- Stored data entries:
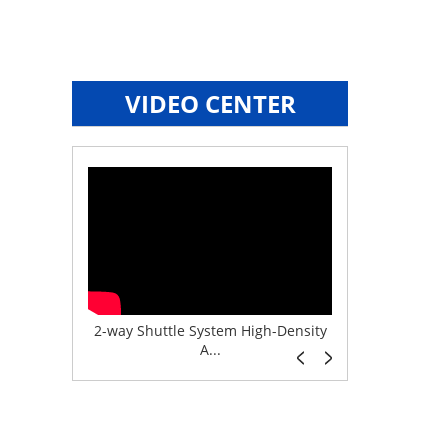
VIDEO CENTER
e System f...
2-way Shuttle System High-Density
Boltless But
A...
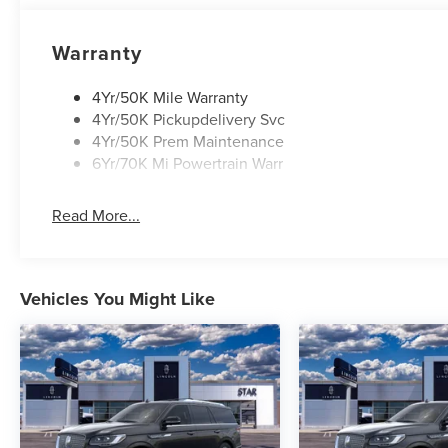
Warranty
4Yr/50K Mile Warranty
4Yr/50K Pickupdelivery Svc
4Yr/50K Prem Maintenance
6Yr/70K Mi Powertrain Warr
Read More...
Vehicles You Might Like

- TASK BRIEF:
Leave every picture out and output the records exactly.

- RESULT BELOW:
VIDEO CENTER
e System f...
2-way Shuttle System High-Density
Boltless But
A...
Warranty
4Yr/50K Mile Warranty
4Yr/50K Pickupdelivery Svc
4Yr/50K Prem Maintenance
6Yr/70K Mi Powertrain Warr
Read More...
Vehicles You Might Like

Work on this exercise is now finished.